--- Extracted information Enclosed Below ---
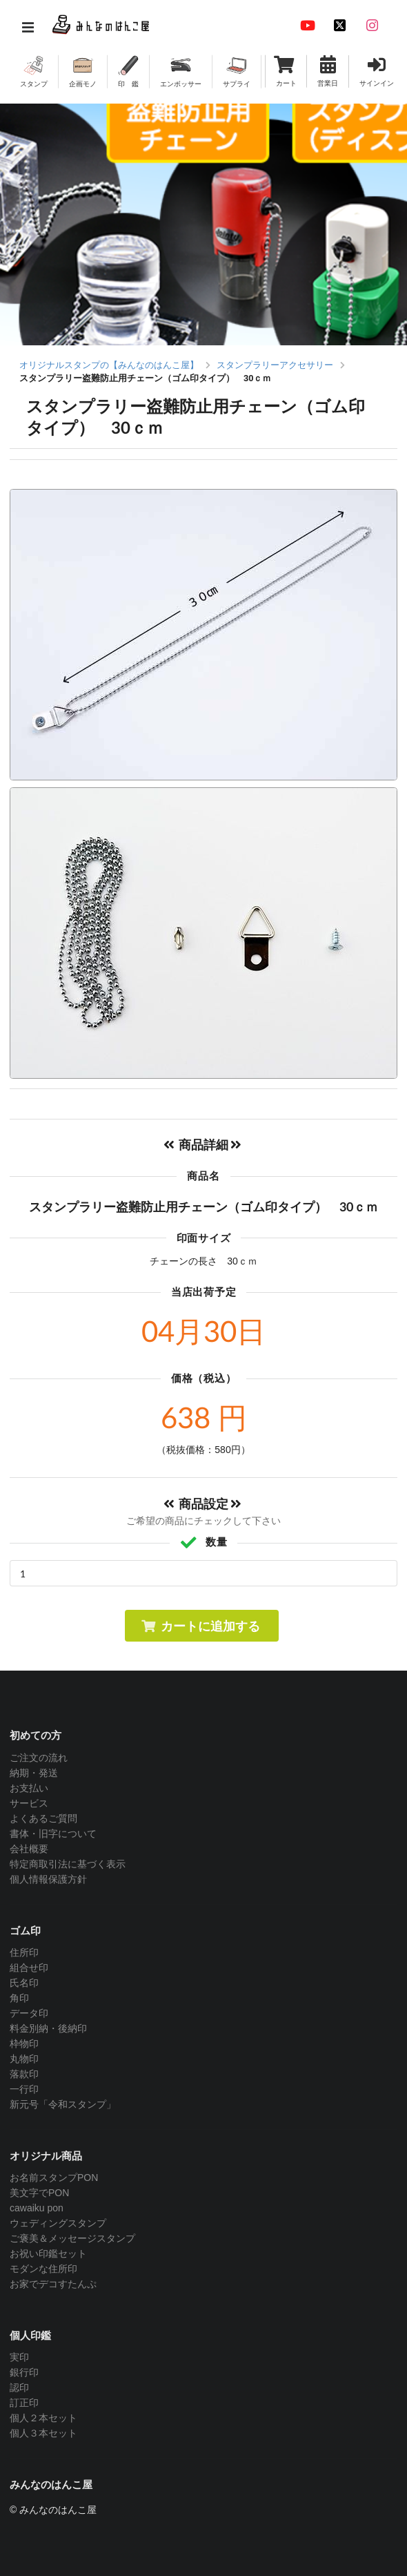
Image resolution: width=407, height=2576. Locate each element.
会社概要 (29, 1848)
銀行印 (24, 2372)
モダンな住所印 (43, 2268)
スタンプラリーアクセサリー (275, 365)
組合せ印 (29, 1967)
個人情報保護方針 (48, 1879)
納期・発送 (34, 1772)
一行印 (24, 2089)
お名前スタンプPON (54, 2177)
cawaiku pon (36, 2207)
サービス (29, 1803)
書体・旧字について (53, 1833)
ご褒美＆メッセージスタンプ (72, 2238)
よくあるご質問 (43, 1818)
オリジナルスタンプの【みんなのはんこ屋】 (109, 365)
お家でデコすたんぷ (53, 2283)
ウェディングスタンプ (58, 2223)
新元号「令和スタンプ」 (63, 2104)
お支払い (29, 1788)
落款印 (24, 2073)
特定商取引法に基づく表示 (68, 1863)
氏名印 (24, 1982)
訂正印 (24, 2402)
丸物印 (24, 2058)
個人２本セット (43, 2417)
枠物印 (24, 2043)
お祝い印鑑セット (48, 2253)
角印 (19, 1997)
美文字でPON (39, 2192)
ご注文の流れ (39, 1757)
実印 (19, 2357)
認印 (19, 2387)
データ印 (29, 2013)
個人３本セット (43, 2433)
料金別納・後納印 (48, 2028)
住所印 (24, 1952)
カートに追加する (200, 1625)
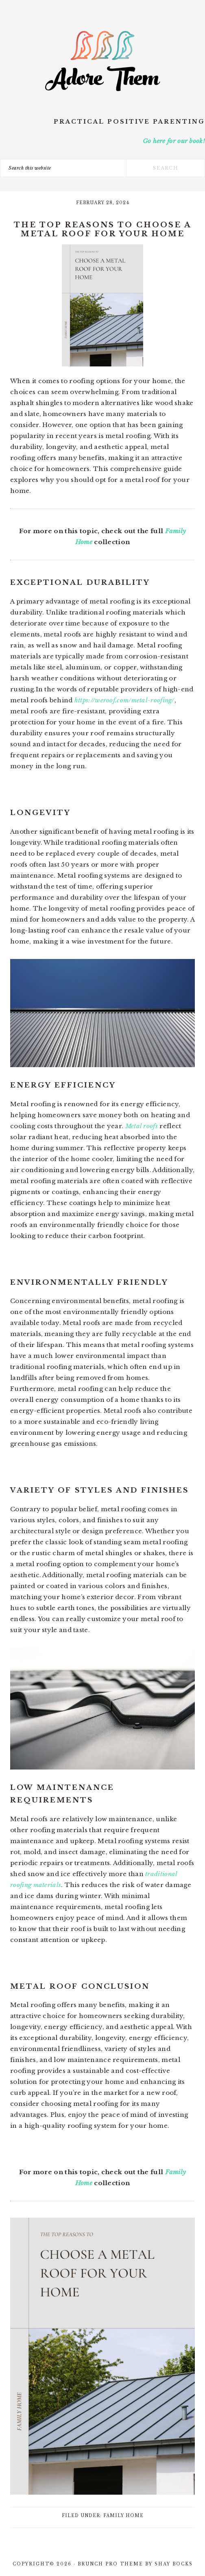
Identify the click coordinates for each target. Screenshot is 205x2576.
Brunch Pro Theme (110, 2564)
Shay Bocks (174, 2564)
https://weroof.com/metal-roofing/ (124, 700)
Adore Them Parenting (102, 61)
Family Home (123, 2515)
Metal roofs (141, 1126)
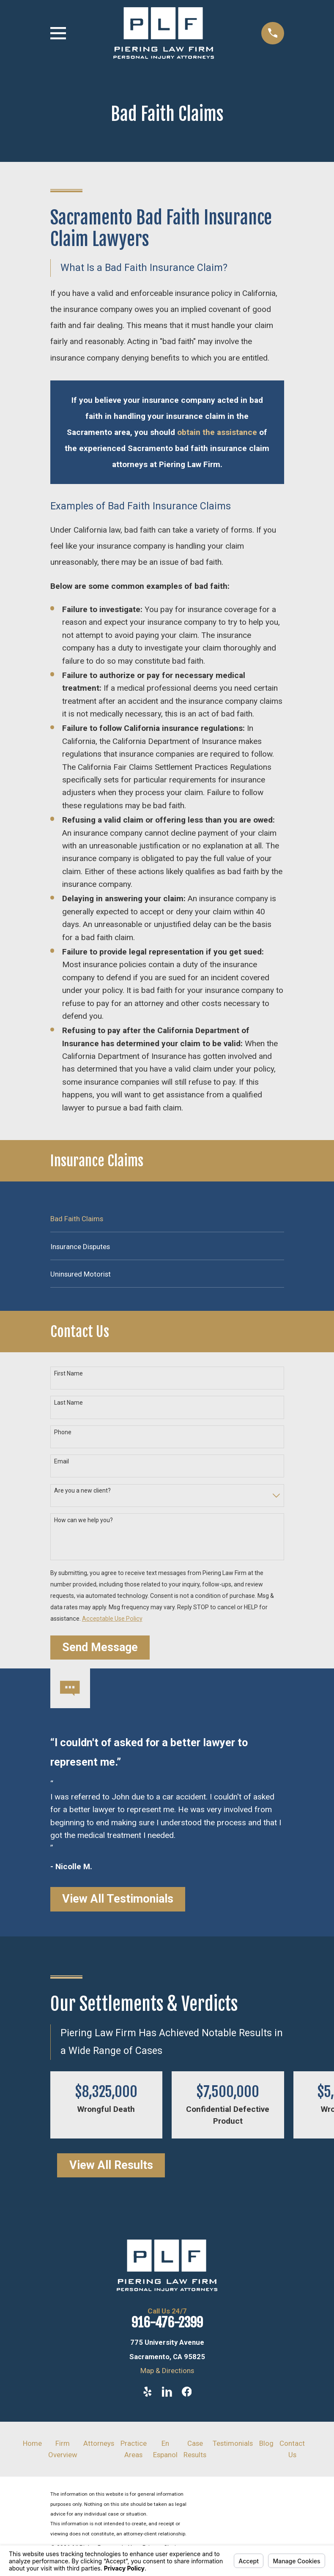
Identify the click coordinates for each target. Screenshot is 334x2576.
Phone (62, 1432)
--- End of Enclosed Extracted information ---
To do:
Please give back every line above exactly as it stands, without pictures.

Solution for this problem:
Image resolution: width=407, height=2576. Locate each element.
会社概要 (29, 1848)
銀行印 (24, 2372)
モダンな住所印 (43, 2268)
スタンプラリーアクセサリー (275, 365)
組合せ印 (29, 1967)
個人情報保護方針 (48, 1879)
納期・発送 (34, 1772)
一行印 (24, 2089)
お名前スタンプPON (54, 2177)
cawaiku pon (36, 2207)
サービス (29, 1803)
書体・旧字について (53, 1833)
ご褒美＆メッセージスタンプ (72, 2238)
よくあるご質問 (43, 1818)
オリジナルスタンプの【みんなのはんこ屋】 (109, 365)
お家でデコすたんぷ (53, 2283)
ウェディングスタンプ (58, 2223)
新元号「令和スタンプ」 (63, 2104)
お支払い (29, 1788)
落款印 (24, 2073)
特定商取引法に基づく表示 (68, 1863)
氏名印 (24, 1982)
訂正印 (24, 2402)
丸物印 (24, 2058)
個人２本セット (43, 2417)
枠物印 (24, 2043)
お祝い印鑑セット (48, 2253)
角印 (19, 1997)
美文字でPON (39, 2192)
ご注文の流れ (39, 1757)
実印 (19, 2357)
認印 (19, 2387)
データ印 (29, 2013)
個人３本セット (43, 2433)
料金別納・後納印 (48, 2028)
住所印 (24, 1952)
カートに追加する (200, 1625)
Identify the click coordinates for each target. Screenshot is 205x2576.
Brunch Pro Theme (110, 2564)
Shay Bocks (174, 2564)
https://weroof.com/metal-roofing/ (124, 700)
Adore Them Parenting (102, 61)
Family Home (123, 2515)
Metal roofs (141, 1126)
Identify the click coordinates for each target. Screenshot is 334x2576.
Phone (62, 1432)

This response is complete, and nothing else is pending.